His ulterior motive is to ensnare unsuspecting TBB users to use Adobe Flash which is notorious for unmasking actual geolocations.

Again, no chance with adobe flash for me on this update. I use Tor solely to listen to the BBC, which is blocked here in Vietnam,

You don't need Adobe Flash to listen to BBC....

And we know who you're: whenever there's an announcement on the release of a new version of Tor, you'd never fail to post anonymously lamenting that you're unable to watch Youtube videos because Adobe Flash doesn't work on TBB.

and VPN doesn't work because God knows why my government hates The Archers so much as to block it to this extent.
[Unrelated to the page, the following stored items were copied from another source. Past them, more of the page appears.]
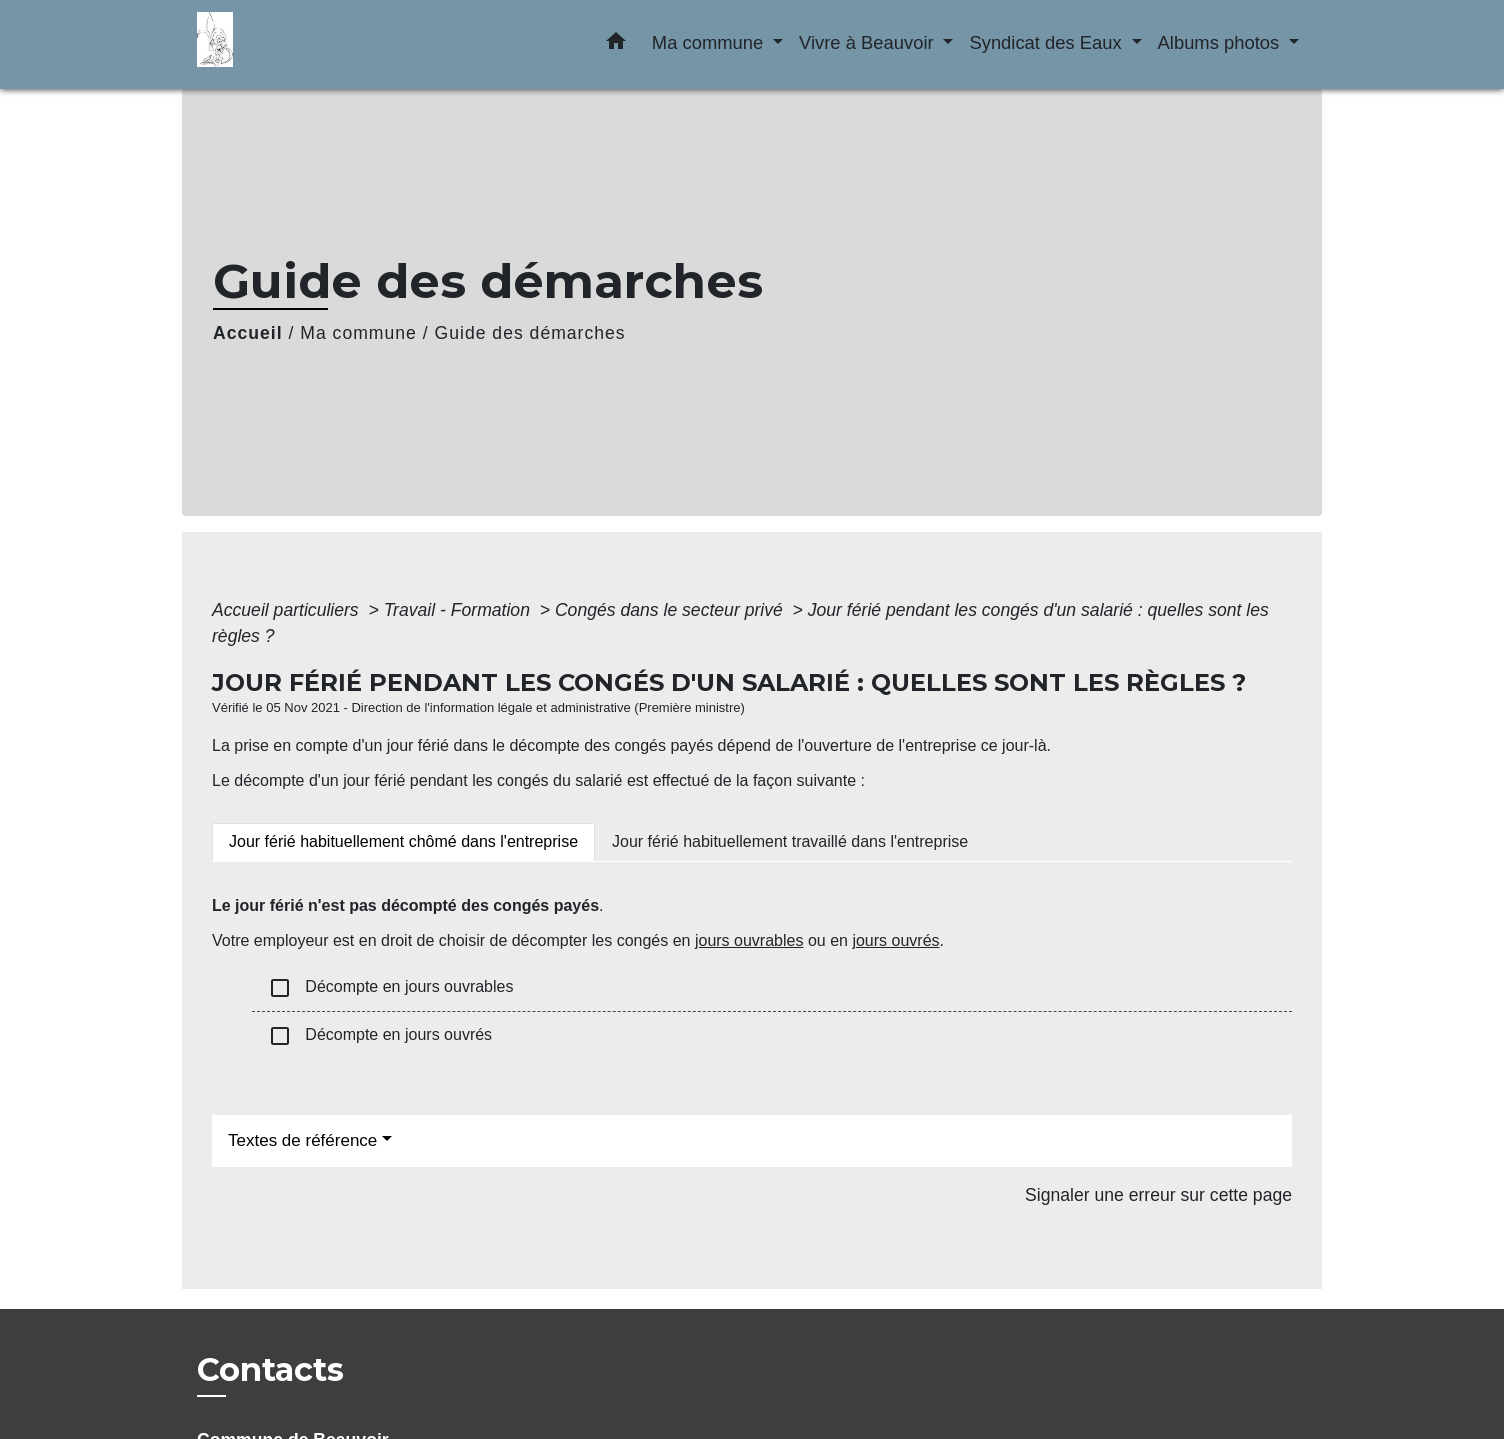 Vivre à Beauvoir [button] (869, 42)
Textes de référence (302, 1140)
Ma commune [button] (710, 42)
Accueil (248, 333)
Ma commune (358, 333)
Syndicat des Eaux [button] (1047, 42)
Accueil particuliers (288, 610)
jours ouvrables (749, 940)
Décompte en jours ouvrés (380, 1036)
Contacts (270, 1370)
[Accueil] (322, 44)
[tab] (403, 842)
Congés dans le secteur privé (671, 610)
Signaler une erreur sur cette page (1158, 1195)
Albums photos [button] (1221, 42)
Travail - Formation (459, 610)
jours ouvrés (895, 940)
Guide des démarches (530, 333)
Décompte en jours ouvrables (390, 988)
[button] (616, 45) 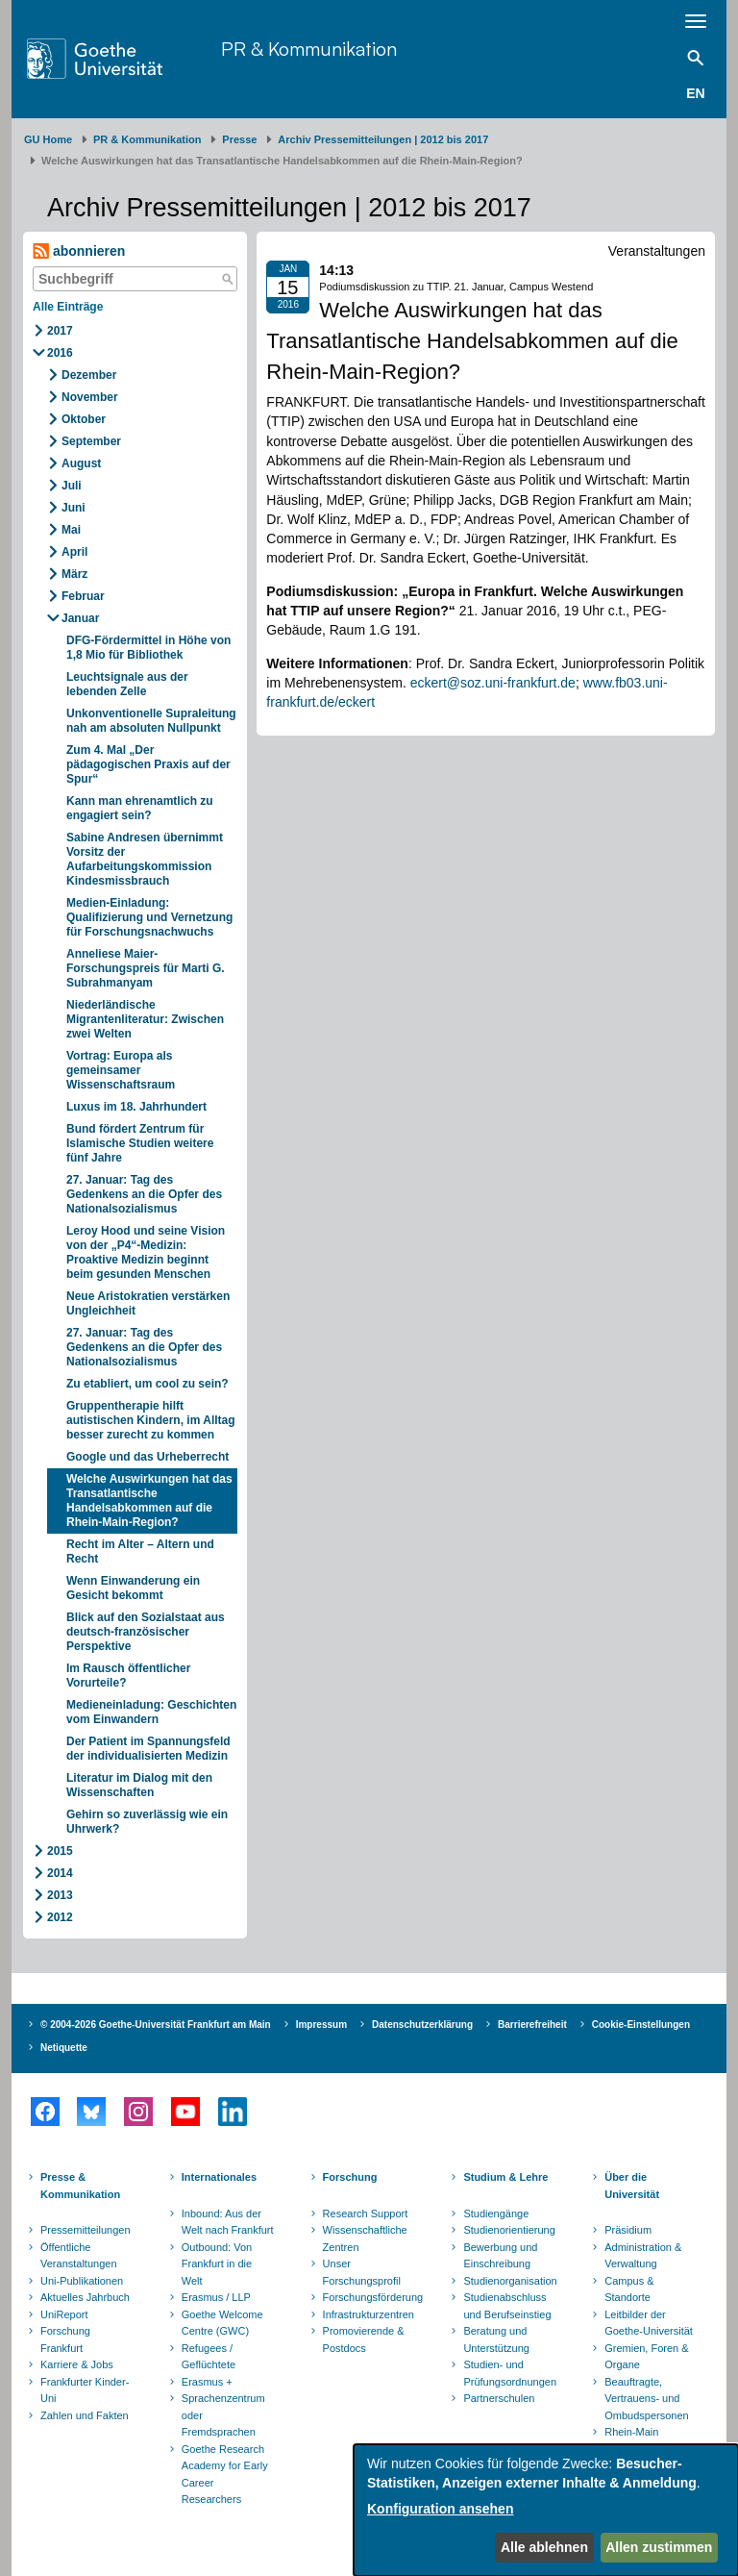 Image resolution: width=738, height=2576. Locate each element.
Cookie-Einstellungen (641, 2024)
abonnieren (79, 251)
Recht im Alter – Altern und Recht (140, 1551)
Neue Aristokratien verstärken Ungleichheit (148, 1303)
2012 (60, 1917)
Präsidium (628, 2230)
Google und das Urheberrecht (147, 1456)
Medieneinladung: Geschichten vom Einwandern (151, 1712)
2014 (60, 1873)
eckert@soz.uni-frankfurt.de (493, 682)
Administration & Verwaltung (642, 2255)
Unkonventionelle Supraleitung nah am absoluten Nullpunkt (151, 721)
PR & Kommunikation (309, 49)
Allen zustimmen (658, 2547)
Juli (72, 485)
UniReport (64, 2314)
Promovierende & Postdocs (364, 2339)
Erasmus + (207, 2382)
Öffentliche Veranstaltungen (78, 2255)
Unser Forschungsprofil (362, 2272)
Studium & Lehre (505, 2177)
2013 (60, 1895)
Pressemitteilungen (85, 2230)
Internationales (219, 2177)
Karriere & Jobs (76, 2364)
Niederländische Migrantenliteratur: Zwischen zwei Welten (145, 1019)
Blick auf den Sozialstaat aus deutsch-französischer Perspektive (145, 1632)
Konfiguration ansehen (440, 2508)
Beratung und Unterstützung (496, 2339)
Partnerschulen (498, 2398)
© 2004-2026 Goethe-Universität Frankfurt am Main (155, 2024)
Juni (74, 507)
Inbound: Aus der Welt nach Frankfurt (228, 2222)
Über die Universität (631, 2185)
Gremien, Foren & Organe (646, 2356)
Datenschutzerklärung (422, 2024)
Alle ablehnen (544, 2547)
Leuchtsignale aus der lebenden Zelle (127, 684)
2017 (60, 331)
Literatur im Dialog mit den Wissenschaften (139, 1785)
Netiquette (63, 2047)
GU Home (48, 139)
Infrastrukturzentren (368, 2314)
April (74, 552)
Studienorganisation (509, 2281)
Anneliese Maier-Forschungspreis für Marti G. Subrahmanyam (145, 968)
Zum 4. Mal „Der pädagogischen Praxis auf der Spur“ (148, 764)
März (74, 574)
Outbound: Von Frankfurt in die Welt (217, 2264)
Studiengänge (496, 2213)
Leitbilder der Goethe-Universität (648, 2323)
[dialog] (546, 2510)
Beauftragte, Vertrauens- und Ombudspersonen (646, 2398)
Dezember (89, 375)
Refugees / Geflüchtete (208, 2356)
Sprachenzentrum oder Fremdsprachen (223, 2415)
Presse (239, 139)
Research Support (365, 2213)
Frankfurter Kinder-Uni (84, 2390)
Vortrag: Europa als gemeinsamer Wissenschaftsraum (120, 1070)
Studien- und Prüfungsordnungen (509, 2373)
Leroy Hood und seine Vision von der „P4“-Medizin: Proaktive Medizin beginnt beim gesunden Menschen (145, 1252)
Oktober (84, 419)
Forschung (350, 2177)
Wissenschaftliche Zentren (365, 2238)
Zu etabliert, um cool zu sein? (147, 1383)
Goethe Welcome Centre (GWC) (222, 2323)
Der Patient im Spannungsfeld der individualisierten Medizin (148, 1749)
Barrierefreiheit (532, 2024)
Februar (83, 596)
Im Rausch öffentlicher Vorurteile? (128, 1675)
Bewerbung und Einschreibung (500, 2255)
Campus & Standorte (628, 2289)
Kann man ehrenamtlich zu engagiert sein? (139, 808)
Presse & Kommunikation (80, 2185)
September (91, 441)
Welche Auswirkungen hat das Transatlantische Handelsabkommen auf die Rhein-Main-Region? (149, 1500)
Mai (71, 530)
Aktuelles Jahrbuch (85, 2297)
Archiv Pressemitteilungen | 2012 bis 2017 (383, 139)
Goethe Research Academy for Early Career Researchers (225, 2474)
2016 (60, 353)
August (81, 463)
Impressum (321, 2024)
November (90, 397)
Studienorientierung (508, 2230)
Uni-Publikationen (81, 2281)
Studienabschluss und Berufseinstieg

Haha...we caught you there, you NSA troll.

It's obvious you don't live in Vietnam because if you did you'd discover that businesses and individuals in Vietnam do use VPNs daily. (I should know as I just left Vietnam after meeting my business partners)

Anonymous (not verified) said:

January 21, 2016

Permalink

Hello, downloaded torbrowser-install-5.0.7_en-US.exe today from this site and pgp says that the signature is invalid, signed with unknown certificate 0x2E1AC68ED40814E0

That is different from the one in the tutorial which is 0x4E2C6E8793298290

Explain this?

They're the same key.

Specifically:

$ gpg --list-key 93298290
pub 4096R/93298290 2014-12-15 [expires: 2020-08-24]
uid Tor Browser Developers (signing key)
sub 4096R/F65C2036 2014-12-15 [expires: 2017-08-25]
sub 4096R/D40814E0 2014-12-15 [expires: 2017-08-25]

So 93298290 is the long-term key, and D40814E0 is one of its subkeys.

Make sure you have the subkey, and have verified the fingerprints of both long-term and subkey. gpg allows you to follow the chain-of-trust. This should fix the signature problem you describe. Always ensure the subkey has been signed by the long-term key and likewise for the subkey.